Concussion Increases Odds of Sustaining a Lower Extremity Musculoskeletal Injury After Return to Play Among Collegiate Athletes
Brooks MA, Peterson K, Biese K, Sanflilippo J, Heiderscheit BC, Bell DR. Am J Sports Med. 2016; ahead of print
Take Home Message: Athletes with a recent concussion are ~2.5 times more likely to sustain a lower extremity injury within 90 days after return to play compared with athletes without a concussion.
Athletes suffering from a concussion may demonstrate cognitive and neuromuscular deficiencies even after an athlete has been cleared to play. However, it is still unclear to what extent these impairments increase the risk for lower extremity injuries. Therefore, the authors reviewed injury data to determine if collegiate athletes are more likely to sustain an acute lower extremity musculoskeletal injury within 90 days after return to play from a concussion. The authors included men and women participating in NCAA Division I football, soccer, hockey, basketball, wrestling, and volleyball from 2011-2012 through 2013-2014. Injury records from the university’s Sports Injury Monitoring System (SIMS) database identified 87eligible concussion cases among 75 athletes (58 men and 17 women, average return-to-play time = 21 days). One hundred and eighty-two control participants (136 males and 46 females) without a history of concussion within the previous year were randomly matched to concussed athletes by sex, sport, position, and game/practice athletic exposure. Athletes within 90 days after a concussion sustained more acute lower extremity injuries (17%) compared with the control group (9%). Recently concussed athletes were 2.5 times more likely to sustain a lower extremity injury compared with controls during the same 90-day period.
The authors determined that concussed athletes are nearly 2.5 times more likely to suffer a lower extremity injury within 90 days after return to play. These findings complement a previous study that indicated that an athlete with a concussion was twice as likely to sustain a lower extremity injury during the first year after a concussion as the year before the concussion. Hence, concussions are not just a transient injury, but result in both acute and chronic consequences. While there are numerous assessments to test the acute changes after a concussion injury, there is no test or set of tests sensitive to the subtle changes that linger in the subacute or chronic stage of a concussion injury. This limits our ability to determine whether it is safe for an athlete to play. Currently, medical professionals lack concussion rehabilitation tools to treat these neuromuscular deficits and the strategies we have are typically instituted when an athlete is still suffering from a protracted concussion recovery and may still be symptomatic. Perhaps, all concussion athletes would benefit from some form of rehabilitation.
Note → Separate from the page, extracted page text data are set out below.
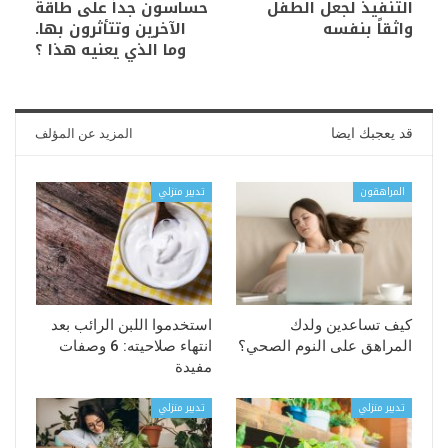
التنفيذ لجعل الطفل
حساسون جداً على طاقة
واثقاً بنفسه
الآخرين وتتأثرون بها.
وما الذي يعنيه هذا ؟
قد يعجبك ايضا
المزيد عن المؤلف
المراهقون
تدبير منزلي
كيف تساعدين ولدك
استخدموا اللبن الرائب بعد
المراهق على النوم الصحي؟
انتهاء صلاحيته: 6 وصفات
مفيدة
تدبير منزلي
تدبير منزلي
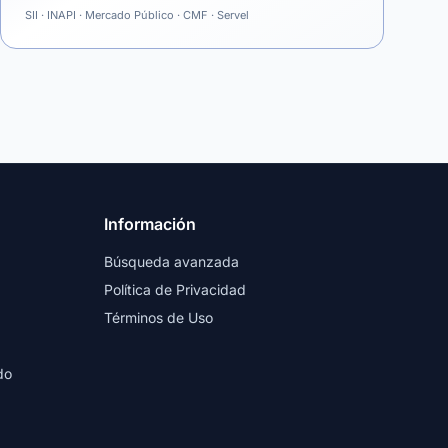
SII · INAPI · Mercado Público · CMF · Servel
Información
Búsqueda avanzada
Política de Privacidad
Términos de Uso
do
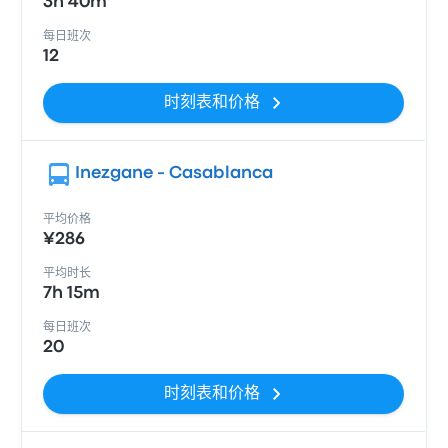
3h 40m
每日班次
12
时刻表和价格
Inezgane - Casablanca
平均价格
¥286
平均时长
7h 15m
每日班次
20
时刻表和价格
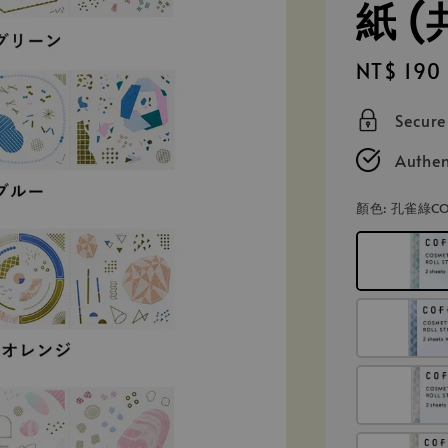
紙 (
Sale
NT$ 190
price
Secur
Authen
顏色
: 孔雀綠CO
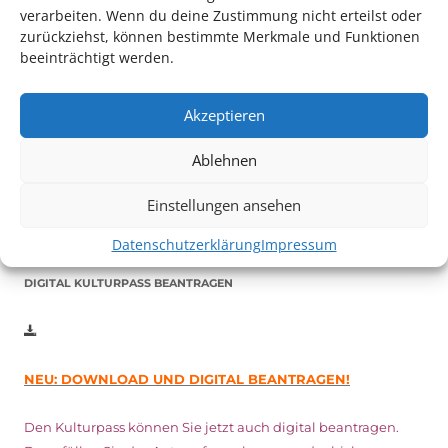
verarbeiten. Wenn du deine Zustimmung nicht erteilst oder
zurückziehst, können bestimmte Merkmale und Funktionen
beeinträchtigt werden.
Auch dieses Jahr findet wieder das
Festival des deutschen
Akzeptieren
Films
in Ludwigshafen statt.
Vom 19. August bist zum 9. September
haben
Kulturpass-
Ablehnen
Inhaber*innen freien Eintritt
zu den Vorstellungen – 30
Minuten vor Beginn des Films und solange der Vorrat reicht!
Einstellungen ansehen
Weitere Details zum Festival finden Sie
HIER
Datenschutzerklärung
Impressum
DIGITAL KULTURPASS BEANTRAGEN
NEU: DOWNLOAD UND DIGITAL BEANTRAGEN!
Den Kulturpass können Sie jetzt auch digital beantragen.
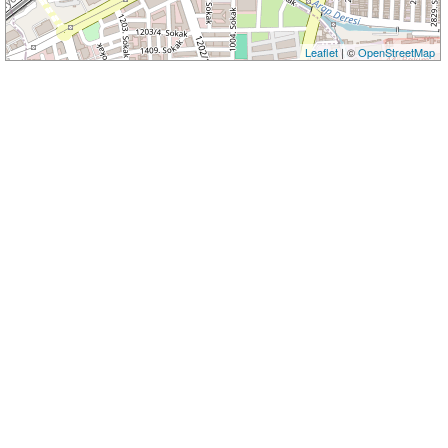
Leaflet
| ©
OpenStreetMap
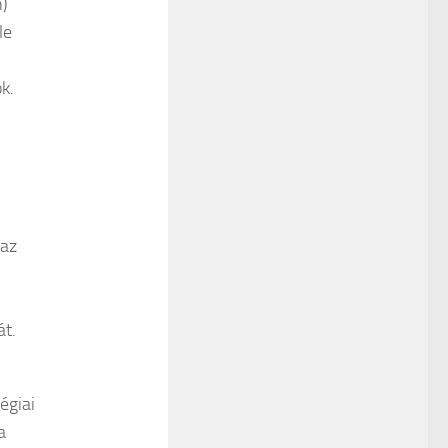
n)
le
k.
 az
át.
égiai
a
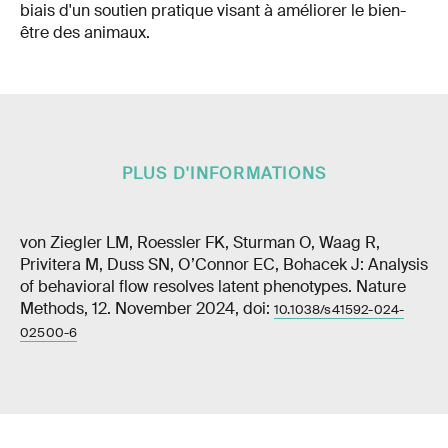
biais d'un soutien pratique visant à améliorer le bien-
être des animaux.
PLUS D'INFORMATIONS
von Ziegler LM, Roessler FK, Sturman O, Waag R,
Privitera M, Duss SN, O’Connor EC, Bohacek J: Analysis
of behavioral flow resolves latent phenotypes. Nature
Methods, 12. November 2024, doi:
10.1038/s41592-024-
02500-6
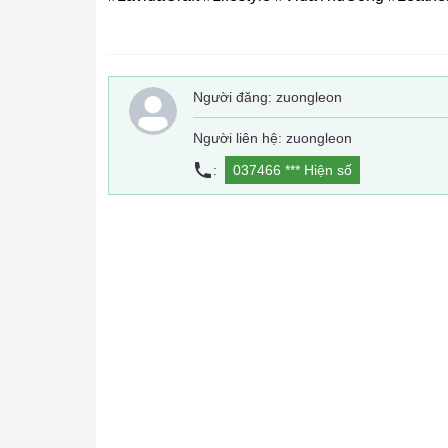
Người đăng:
zuongleon
Người liên hệ: zuongleon
:
037466 ***
Hiện số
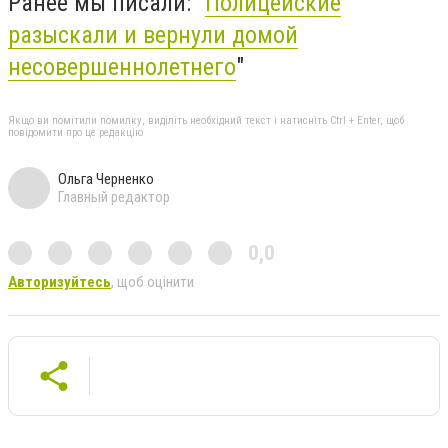
Ранее мы писали: "
Полицейские
разыскали и вернули домой
несовершеннолетнего
"
Якщо ви помітили помилку, виділіть необхідний текст і натисніть Ctrl + Enter, щоб
повідомити про це редакцію
Ольга Черненко
Главный редактор
0,0
Авторизуйтесь
, щоб оцінити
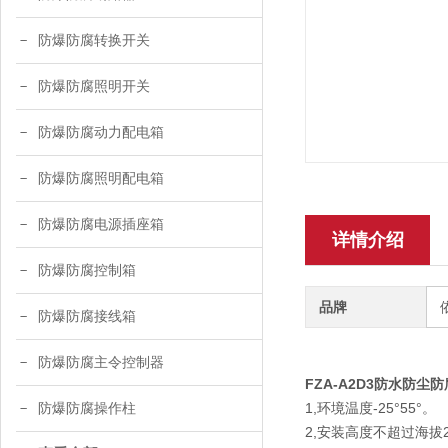
防爆防腐转换开关
防爆防腐照明开关
防爆防腐动力配电箱
防爆防腐照明配电箱
防爆防腐电源插座箱
详情介绍
防爆防腐控制箱
品牌
防爆防腐接线箱
防爆防腐主令控制器
FZA-A2D3防水防尘
1,环境温度-25°55°。
防爆防腐操作柱
2,安装高度不超过海拔2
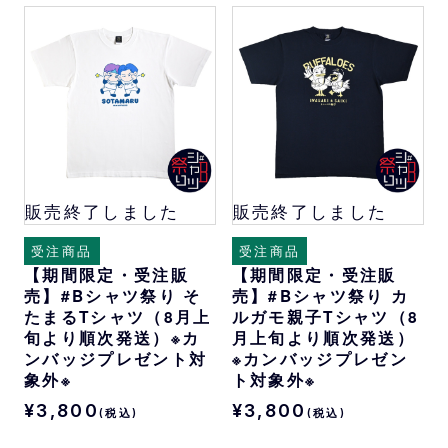
販売終了しました
販売終了しました
受注商品
受注商品
【期間限定・受注販
【期間限定・受注販
売】#Bシャツ祭り そ
売】#Bシャツ祭り カ
たまるTシャツ（8月上
ルガモ親子Tシャツ（8
旬より順次発送）※カ
月上旬より順次発送）
ンバッジプレゼント対
※カンバッジプレゼン
象外※
ト対象外※
¥3,800
¥3,800
(税込)
(税込)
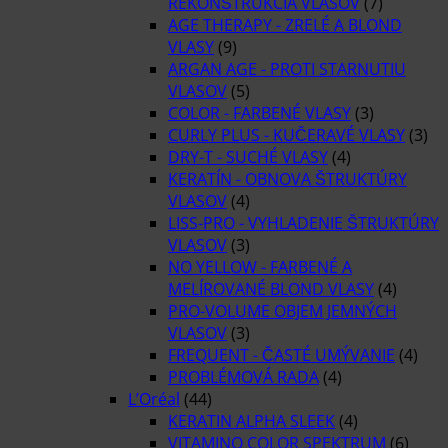
REKONŠTRUKCIA VLASOV
(7)
AGE THERAPY - ZRELÉ A BLOND
VLASY
(9)
ARGAN AGE - PROTI STARNUTIU
VLASOV
(5)
COLOR - FARBENÉ VLASY
(3)
CURLY PLUS - KUČERAVÉ VLASY
(3)
DRY-T - SUCHÉ VLASY
(4)
KERATÍN - OBNOVA ŠTRUKTÚRY
VLASOV
(4)
LISS-PRO - VYHLADENIE ŠTRUKTÚRY
VLASOV
(3)
NO YELLOW - FARBENÉ A
MELÍROVANÉ BLOND VLASY
(4)
PRO-VOLUME OBJEM JEMNÝCH
VLASOV
(3)
FREQUENT - ČASTÉ UMÝVANIE
(4)
PROBLÉMOVÁ RADA
(4)
L’Oréal
(44)
KERATIN ALPHA SLEEK
(4)
VITAMINO COLOR SPEKTRUM
(6)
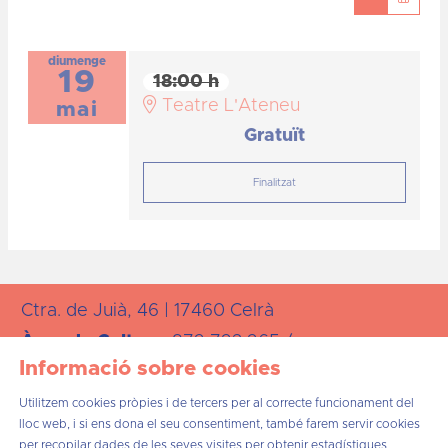
diumenge
19
18:00 h
Teatre L'Ateneu
mai
Gratuït
Finalitzat
Ctra. de Juià, 46 | 17460 Celrà
Àrea de
Cultura:
872 723 265 /
Informació sobre cookies
cultura@celra.cat
Utilitzem cookies pròpies i de tercers per al correcte funcionament del
lloc web, i si ens dona el seu consentiment, també farem servir cookies
per recopilar dades de les seves visites per obtenir estadístiques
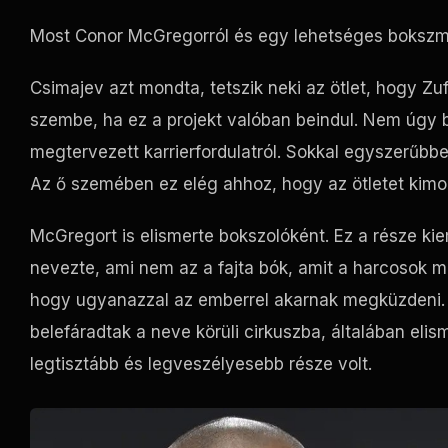
Most Conor McGregorról és egy lehetséges bokszm
Csimajev azt mondta, tetszik neki az ötlet, hogy Zu
szembe, ha ez a projekt valóban beindul. Nem úgy b
megtervezett karrierfordulatról. Sokkal egyszerűbb
Az ő szemében ez elég ahhoz, hogy az ötletet kimo
McGregort is elismerte bokszolóként. Ez a része ki
nevezte, ami nem az a fajta bók, amit a harcosok m
hogy ugyanazzal az emberrel akarnak megküzdeni. 
belefáradtak a neve körüli cirkuszba, általában eli
legtisztább és legveszélyesebb része volt.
Until more research explores new strategies to determine concussion return to play, medical professionals should be aware and educate athletes on the possible subclinical problems that may be still occurring, and their risk for lower extremity injuries due to their previous concussive injury.
Questions for Discussion: Are athletes possibly being released too soon? Is the 5-step progression sensitive or functional enough to test if the athlete is ready to return to play? Do you see more lower extremity injuries in athlete’s with a history of concussion?